Surface Layer Of Austenitic Steel Research Articles

INVESTIGATION OF THE MICROSTRUCTURE OF AISI 321 STAINLESS STEEL AFTER LASER SURFACE MELTING

The aim of the present paper is to investigate the microstructure of laser-melted surface layers of austenitic steel for biomedical applications. The surface of prismatic specimens from AISI 321 stainless steel was treated by continuous CO2 laser. Three modes of laser processing were used, ensuring surface melting. The microstructure was observed by OM and SEM, while the chemical composition was investigated by EDX analysis. It was found that the microstructure of as-delivered steel was two-phase and relatively inhomogeneous in morphology and chemical composition. It consisted of austenite with grain sizes between 20 - 150 μm, relatively large amount of striped δ-ferrite and spherical carbides along the grain boundaries. After laser melting, the microstructure remained two-phase (δ-ferrite and austenite), but became more homogeneous in morphology and composition. Different dendrites morphology in the particular regions of the molten layer was confirmed - fine equiaxed dendrites on the top surface and columnar at the bottom of the molten pool. Delta-ferrite is located in the interdendritic areas and in larger amounts in the transition zone between the molten.

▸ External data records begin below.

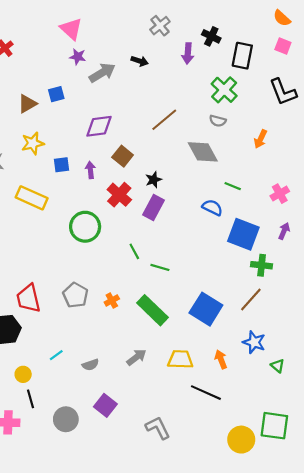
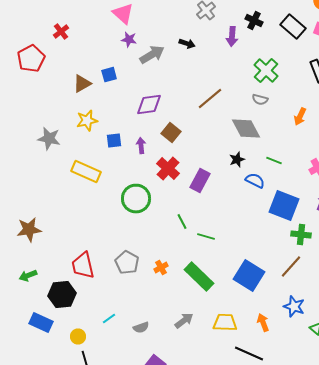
black rectangle: (242, 56) -> (293, 26), moved, turned -60
black star: (154, 180) -> (237, 160), moved

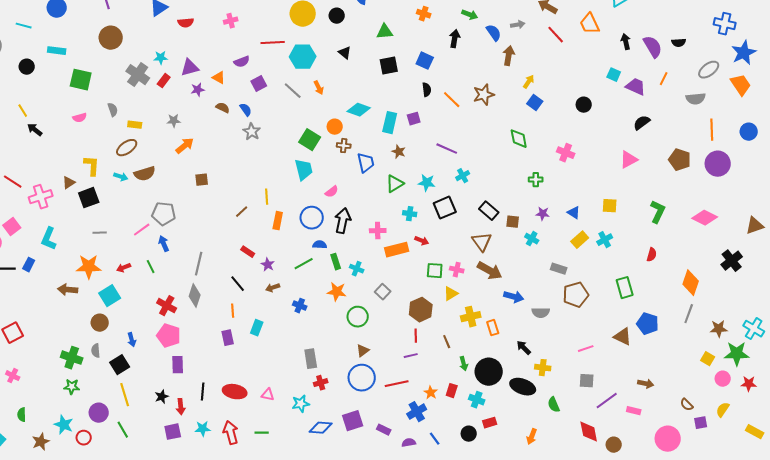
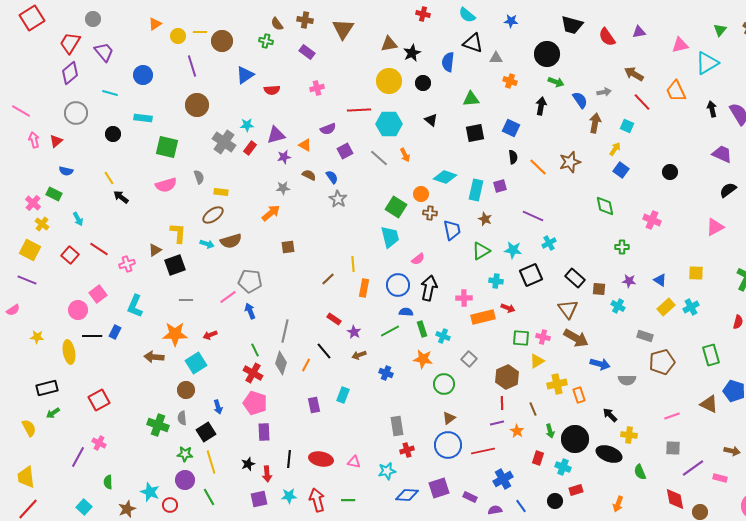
cyan square: (614, 75) -> (627, 126), moved
pink semicircle: (80, 118) -> (166, 185), size x1.5
gray star: (174, 121) -> (283, 188), moved
pink cross: (41, 197) -> (127, 264), size x0.7
green line: (151, 267) -> (255, 350), moved
orange line: (233, 311) -> (306, 365), moved, turned 32
green star: (72, 387) -> (185, 454), moved
orange star: (431, 393) -> (517, 431), moved

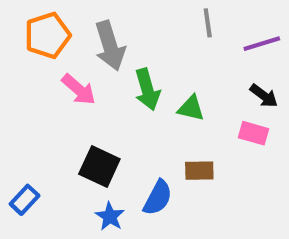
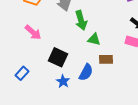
pink arrow: (79, 89) -> (33, 32), moved
green triangle: (191, 108) -> (94, 39), moved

Statistical Characteristics of Microplastic Strains of the Surface Layer of Austenitic Steel Under Monotonic and High-Cycle Loadings

The mechanical state of the surface layer of the studied metal is controlled by correlation between the ray energy of a coherent light source reflected from the surface of the metal polycrystal and the amplitude of microplastic strains of the elastically deformed surface, based on the analysis of statistical characteristics of the discrete brightness distribution of the image elements of the reflected ray. The regularities of the effect of mechanical loading on the statistical characteristics of the discrete strains distribution under elastic deformation of the surface layer of austenitic steel specimens are defined. An analysis of the sequence of correlation characteristics of the surface deformation defects allows one to reveal a linear dependence of the distribution of the discrete properties of the deformed surface relief on the load intensity factor. The obtained correlation characteristics show that with an increased load the brightness amplitude of the speckle pattern image elements drops due to the increase in the mean-square relief amplitude of the surface deformation defects. By analyzing statistical characteristics of the deformed surface of austenitic steel specimens, quantitative parameters of the descriptive statistics of scattered damage are defined. The regularities of the elastoplastic strain effect on the distribution of discrete surface deformations are obtained. A nonparametric evaluation of the loading intensity factor effect on the sequence of terms in series of mean-square sampled values of damage correlation characteristics under cyclic and static loadings, as well as the determination of strain amplitudes and loading durations as damaging factors during elastoplastic deformation of austenitic steel specimens, are performed.

Microconstituents of the Modified Surface Layer of Austenitic Steel With Nanofibres of Aluminium Oxyhydroxide

In the paper the authors provide the results of experimental study of the effect caused by introduction of nanostructured fibres of aluminium oxyhydroxide into the surface layer of austenitic steel upon its microconstituents. The authors show that, due to introduction of given fibres dendrite size is reduced and equilibrium structure is formed.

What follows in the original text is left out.